By April S. Fields
Rag-tag, jack-legged, lesser than, undefinable. These attributes are the uneven, handmade feather stitches that hold the crazy quilt of my life together.
In my younger days I admit I cared…a little. Enough to keep on keeping on, throwing stuff against the wall, hoping something would finally stick up there where it might get noticed.
I even tried to be normal once, but that was the worst two minutes of my life.
However, for all the things I am not (including what the world deems worthy), I am an unstoppable doer. I do and then, once my curiosity is sated, I move on to the next learning curve. From the moment I was able to make my fingers respond to my irrational desire to make something from random nothings, I have been on a quest to learn. Anything. Everything. As a child I wanted–no–I needed to know how things work. I needed to create, to make things that did not theretofore exist.
The medium that I use in my art form, the tools, the process, could be anything. If it is physical matter, it’s fair game for me to figure out how to use it in a way it likely was never meant to be.

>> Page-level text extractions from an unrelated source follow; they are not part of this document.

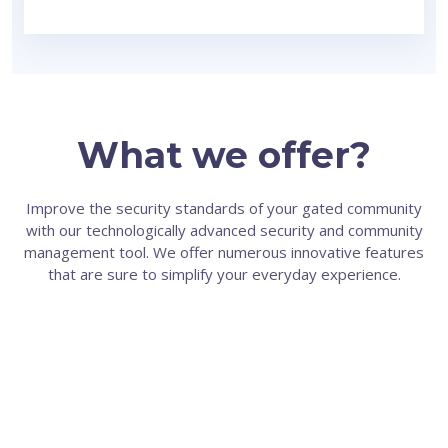
What we offer?
Improve the security standards of your gated community
with our technologically advanced security and community
management tool. We offer numerous innovative features
that are sure to simplify your everyday experience.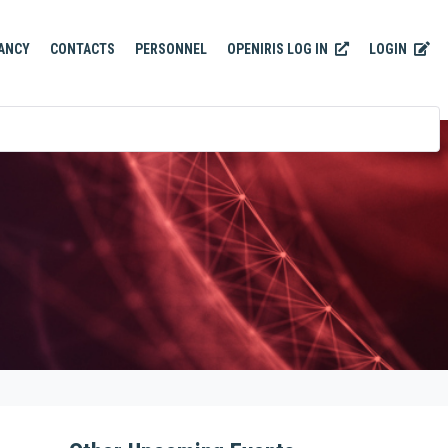
OPENIRIS LOG IN
LOGIN
ANCY
CONTACTS
PERSONNEL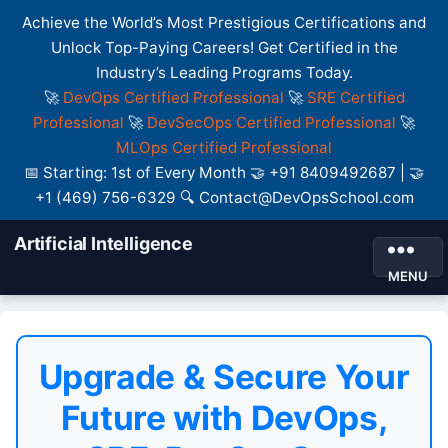
Achieve the World’s Most Prestigious Certifications and
Unlock Top-Paying Careers! Get Certified in the
Industry’s Leading Programs Today.
🚀
DevOps Certified Professional
🚀
SRE Certified
Professional
🚀
DevSecOps Certified Professional
🚀
MLOps Certified Professional
📅 Starting: 1st of Every Month 🤝 +91 8409492687 | 🤝
+1 (469) 756-6329 🔍 Contact@DevOpsSchool.com
Artificial Intelligence
MENU
Upgrade & Secure Your
Future with DevOps,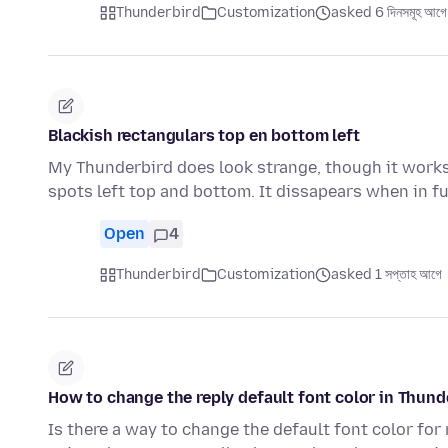
Thunderbird
Customization
asked 6 দিনসমূহ আগে
Blackish rectangulars top en bottom left
My Thunderbird does look strange, though it works 
spots left top and bottom. It dissapears when in f
Open
4
Thunderbird
Customization
asked 1 সপ্তাহ আগে
How to change the reply default font color in Thund
Is there a way to change the default font color for 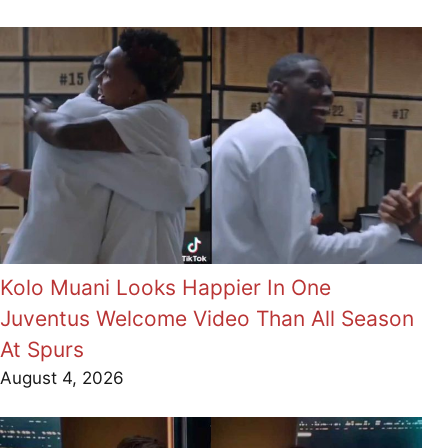
Kolo Muani Looks Happier In One
Juventus Welcome Video Than All Season
At Spurs
August 4, 2026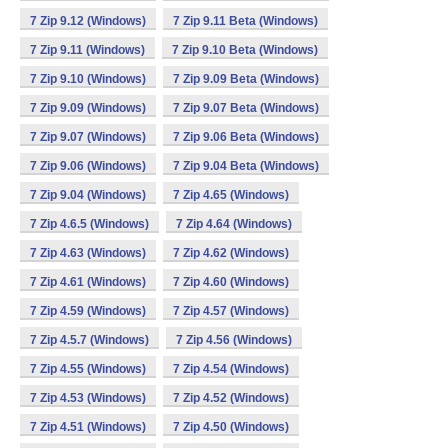
7 Zip 9.12 (Windows)
7 Zip 9.11 Beta (Windows)
7 Zip 9.11 (Windows)
7 Zip 9.10 Beta (Windows)
7 Zip 9.10 (Windows)
7 Zip 9.09 Beta (Windows)
7 Zip 9.09 (Windows)
7 Zip 9.07 Beta (Windows)
7 Zip 9.07 (Windows)
7 Zip 9.06 Beta (Windows)
7 Zip 9.06 (Windows)
7 Zip 9.04 Beta (Windows)
7 Zip 9.04 (Windows)
7 Zip 4.65 (Windows)
7 Zip 4.6.5 (Windows)
7 Zip 4.64 (Windows)
7 Zip 4.63 (Windows)
7 Zip 4.62 (Windows)
7 Zip 4.61 (Windows)
7 Zip 4.60 (Windows)
7 Zip 4.59 (Windows)
7 Zip 4.57 (Windows)
7 Zip 4.5.7 (Windows)
7 Zip 4.56 (Windows)
7 Zip 4.55 (Windows)
7 Zip 4.54 (Windows)
7 Zip 4.53 (Windows)
7 Zip 4.52 (Windows)
7 Zip 4.51 (Windows)
7 Zip 4.50 (Windows)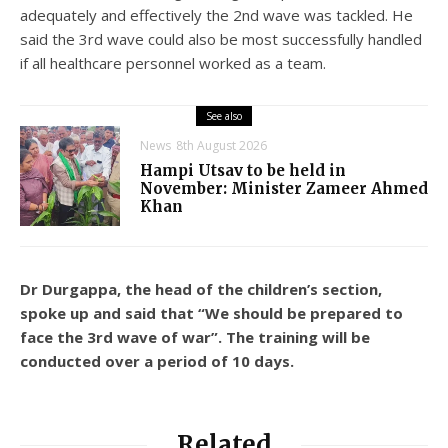
adequately and effectively the 2nd wave was tackled. He
said the 3rd wave could also be most successfully handled
if all healthcare personnel worked as a team.
See also
News
8th August 2026
Hampi Utsav to be held in
November: Minister Zameer Ahmed
Khan
Dr Durgappa, the head of the children’s section,
spoke up and said that “We should be prepared to
face the 3rd wave of war”. The training will be
conducted over a period of 10 days.
Related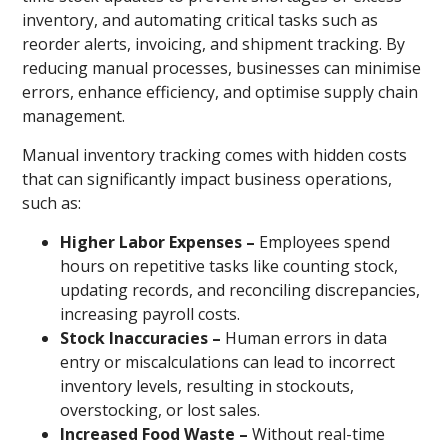
inventory, and automating critical tasks such as
reorder alerts, invoicing, and shipment tracking. By
reducing manual processes, businesses can minimise
errors, enhance efficiency, and optimise supply chain
management.
Manual inventory tracking comes with hidden costs
that can significantly impact business operations,
such as:
Higher Labor Expenses –
Employees spend
hours on repetitive tasks like counting stock,
updating records, and reconciling discrepancies,
increasing payroll costs.
Stock Inaccuracies –
Human errors in data
entry or miscalculations can lead to incorrect
inventory levels, resulting in stockouts,
overstocking, or lost sales.
Increased Food Waste –
Without real-time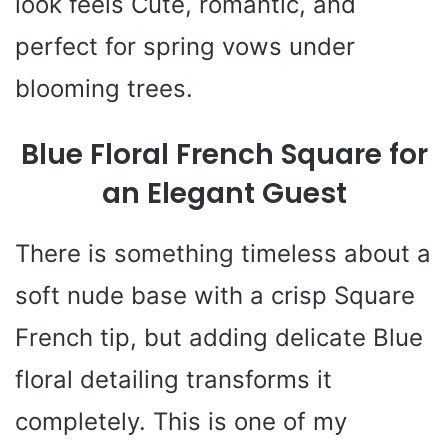
look feels Cute, romantic, and
perfect for spring vows under
blooming trees.
Blue Floral French Square for
an Elegant Guest
There is something timeless about a
soft nude base with a crisp Square
French tip, but adding delicate Blue
floral detailing transforms it
completely. This is one of my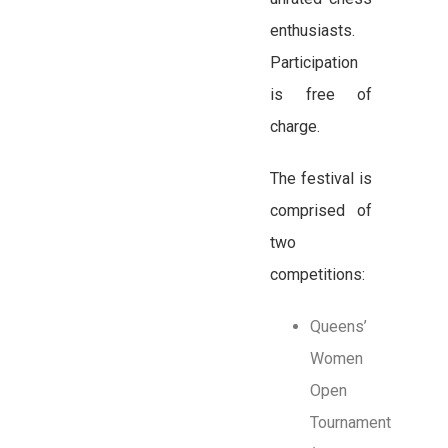
enthusiasts.
Participation
is free of
charge.
The festival is
comprised of
two
competitions:
Queens’
Women
Open
Tournament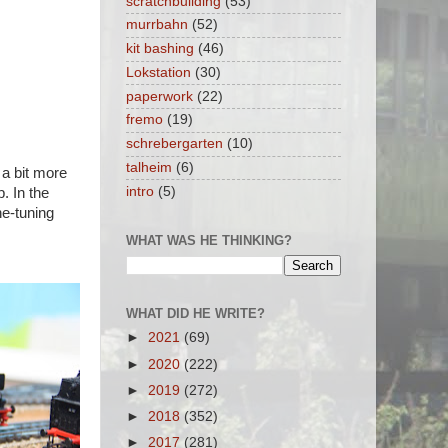
scratchbuilding
(53)
murrbahn
(52)
kit bashing
(46)
Lokstation
(30)
paperwork
(22)
fremo
(19)
schrebergarten
(10)
talheim
(6)
 a bit more
intro
(5)
. In the
ne-tuning
WHAT WAS HE THINKING?
WHAT DID HE WRITE?
►
2021
(69)
►
2020
(222)
►
2019
(272)
►
2018
(352)
►
2017
(281)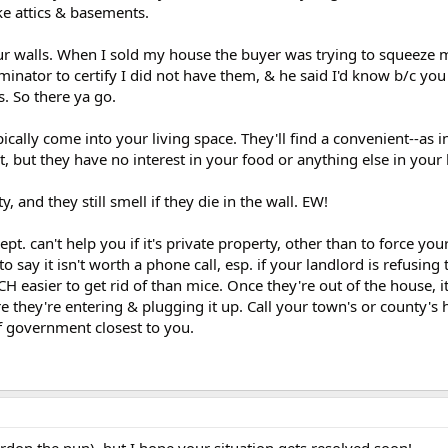
ike attics & basements.
our walls. When I sold my house the buyer was trying to squeeze 
rminator to certify I did not have them, & he said I'd know b/c yo
. So there ya go.
ically come into your living space. They'll find a convenient--as i
st, but they have no interest in your food or anything else in you
y, and they still smell if they die in the wall. EW!
ept. can't help you if it's private property, other than to force you
o say it isn't worth a phone call, esp. if your landlord is refusing 
 easier to get rid of than mice. Once they're out of the house, it'
e they're entering & plugging it up. Call your town's or county's h
of government closest to you.
pardon the pun), but I hope your situation gets resolved soon!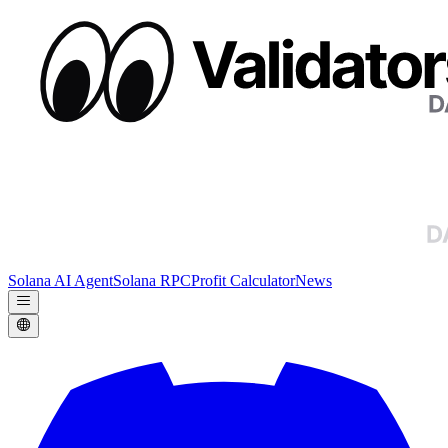
Solana AI Agent
Solana RPC
Profit Calculator
News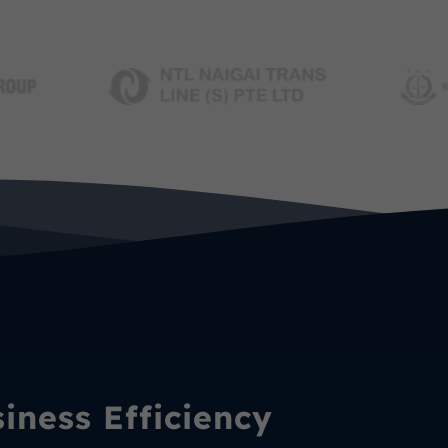
ness Efficiency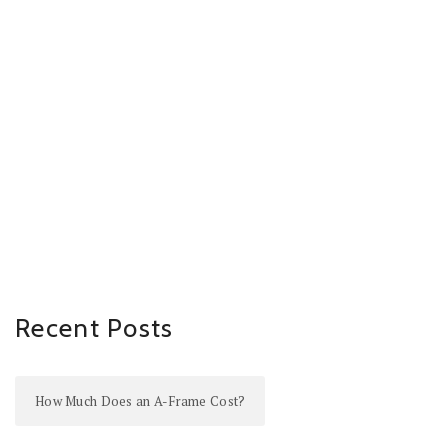
Recent Posts
How Much Does an A-Frame Cost?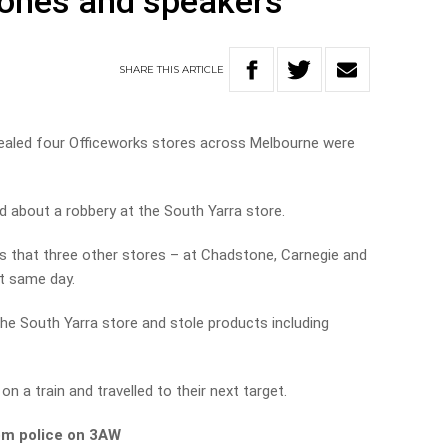
hones and speakers
SHARE
THIS
ARTICLE
vealed four Officeworks stores across Melbourne were
 about a robbery at the South Yarra store.
s that three other stores – at Chadstone, Carnegie and
t same day.
e South Yarra store and stole products including
n a train and travelled to their next target.
om police on 3AW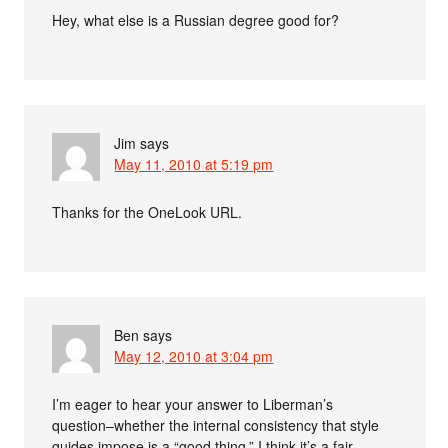
Hey, what else is a Russian degree good for?
Jim
says
May 11, 2010 at 5:19 pm
Thanks for the OneLook URL.
Ben
says
May 12, 2010 at 3:04 pm
I’m eager to hear your answer to Liberman’s
question–whether the internal consistency that style
guides impose is a “good thing.” I think it’s a fair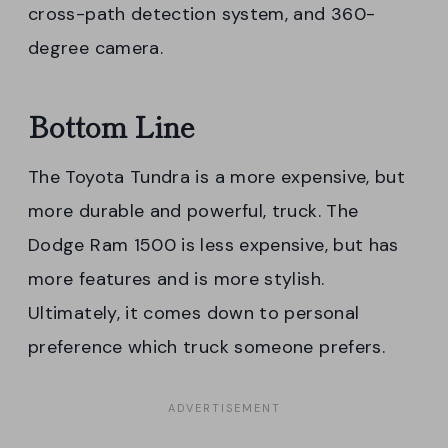
cross-path detection system, and 360-
degree camera.
Bottom Line
The Toyota Tundra is a more expensive, but
more durable and powerful, truck. The
Dodge Ram 1500 is less expensive, but has
more features and is more stylish.
Ultimately, it comes down to personal
preference which truck someone prefers.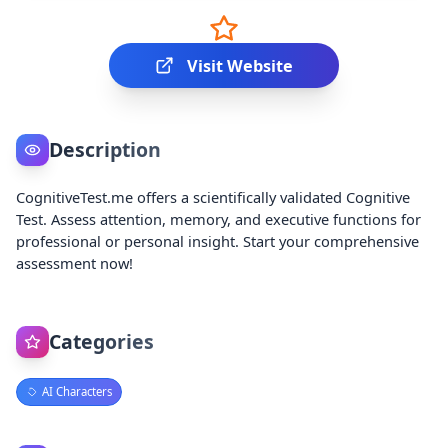
Visit Website
Description
CognitiveTest.me offers a scientifically validated Cognitive
Test. Assess attention, memory, and executive functions for
professional or personal insight. Start your comprehensive
assessment now!
Categories
AI Characters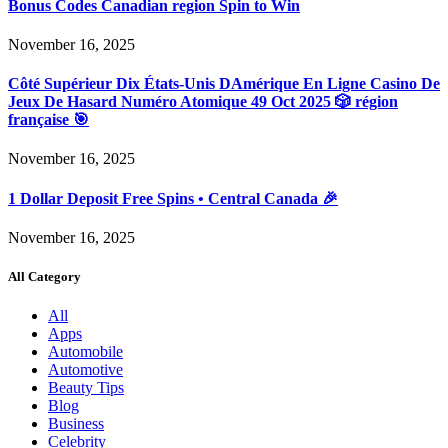
Bonus Codes Canadian region Spin to Win
November 16, 2025
Côté Supérieur Dix États-Unis DAmérique En Ligne Casino De
Jeux De Hasard Numéro Atomique 49 Oct 2025 🎲 région
française 🎯
November 16, 2025
1 Dollar Deposit Free Spins • Central Canada 🎉
November 16, 2025
All Category
All
Apps
Automobile
Automotive
Beauty Tips
Blog
Business
Celebrity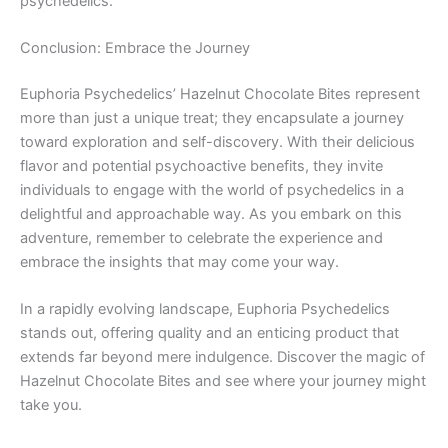
psychedelics.
Conclusion: Embrace the Journey
Euphoria Psychedelics’ Hazelnut Chocolate Bites represent
more than just a unique treat; they encapsulate a journey
toward exploration and self-discovery. With their delicious
flavor and potential psychoactive benefits, they invite
individuals to engage with the world of psychedelics in a
delightful and approachable way. As you embark on this
adventure, remember to celebrate the experience and
embrace the insights that may come your way.
In a rapidly evolving landscape, Euphoria Psychedelics
stands out, offering quality and an enticing product that
extends far beyond mere indulgence. Discover the magic of
Hazelnut Chocolate Bites and see where your journey might
take you.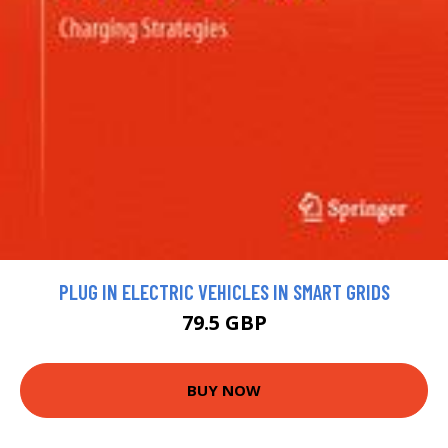
PLUG IN ELECTRIC VEHICLES IN SMART GRIDS
79.5 GBP
BUY NOW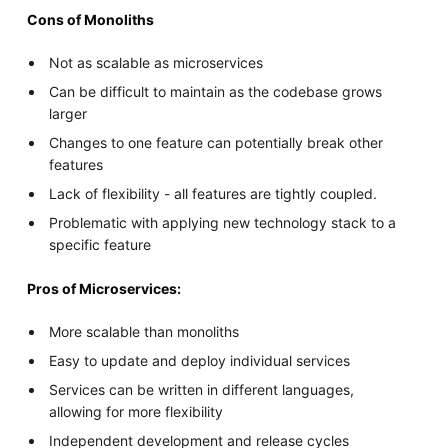
Cons of Monoliths
Not as scalable as microservices
Can be difficult to maintain as the codebase grows
larger
Changes to one feature can potentially break other
features
Lack of flexibility - all features are tightly coupled.
Problematic with applying new technology stack to a
specific feature
Pros of Microservices:
More scalable than monoliths
Easy to update and deploy individual services
Services can be written in different languages,
allowing for more flexibility
Independent development and release cycles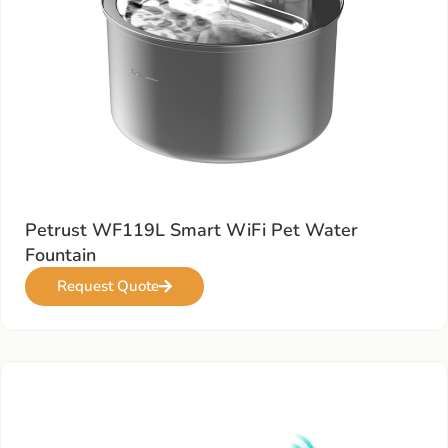
Petrust WF119L Smart WiFi Pet Water
Fountain
Request Quote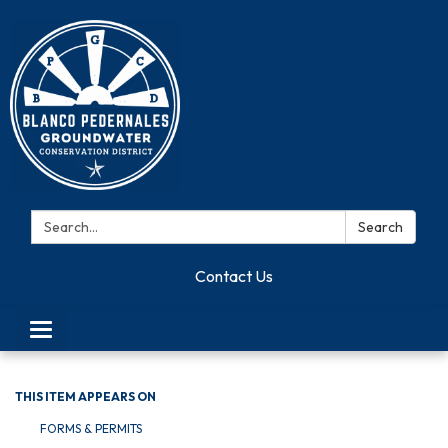
Search:
Search
Contact Us
Toggle navigation
THIS ITEM APPEARS ON
FORMS & PERMITS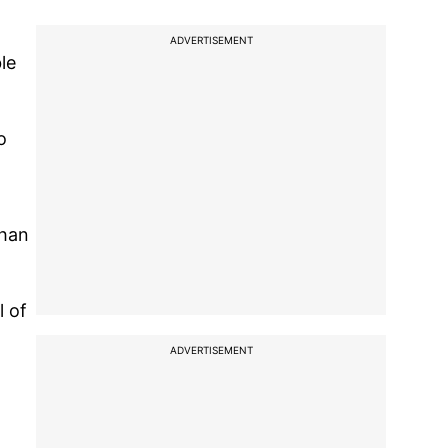
ADVERTISEMENT
le
o
than
l of
ADVERTISEMENT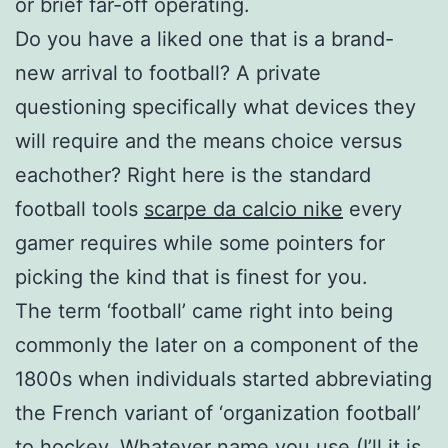
or brief far-off operating.
Do you have a liked one that is a brand-
new arrival to football? A private
questioning specifically what devices they
will require and the means choice versus
eachother? Right here is the standard
football tools
scarpe da calcio nike
every
gamer requires while some pointers for
picking the kind that is finest for you.
The term ‘football’ came right into being
commonly the later on a component of the
1800s when individuals started abbreviating
the French variant of ‘organization football’
to hockey. Whatever name you use (I’ll it is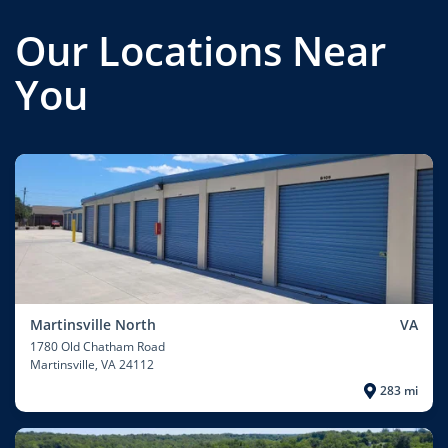
Our Locations Near
You
Martinsville North
VA
1780 Old Chatham Road
Martinsville
, VA 24112
283 mi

Kinesthetic learner that I confess to be, nothing is safe from being used to make something else.
There may or may not have been things taken apart that never worked again, during my primary education.
It has always been about the doing though, not the final reassembled product, that energized me. The problem solving, the gathering of odd bits of unrelated materials, pieced, sewn, painted or screwed together that then became a solution is what has kept my world in balance.
Thus it’s been the doing that is the reason for all the learning. And this conclusion is not easily explained.
Because of a hundred unrelated skills that I have acquired over the last seven decades, for no other reason than I had no reason not to learn them, I think I might have blown up a few web-based algorithms here in my twilight years. You know, that code that grabs your personal info every time you surf around the web and click on sites. Who doesn’t know that bits and bytes of information are gathered on us, via software, used to profile us, sort us, define what our likes and dislikes are. The benign object, of course, being to tailor advertising to our highest potential for spending. At least that’s the cover story.
But how does a mindless program create a category for a naturally curious learner/doer? I get a whiff of something and I want to know more about it. On any given day my searching online may leave cookie crumbs all over the place. I might look up a historical figure on Wikipedia that then leads to researching nano technology or the science of earthquakes or health issues or psychology or electronics, then I leave crummy footprints in a recipe site and watch a YouTube video on how to make lipstick with coconut oil and crayons.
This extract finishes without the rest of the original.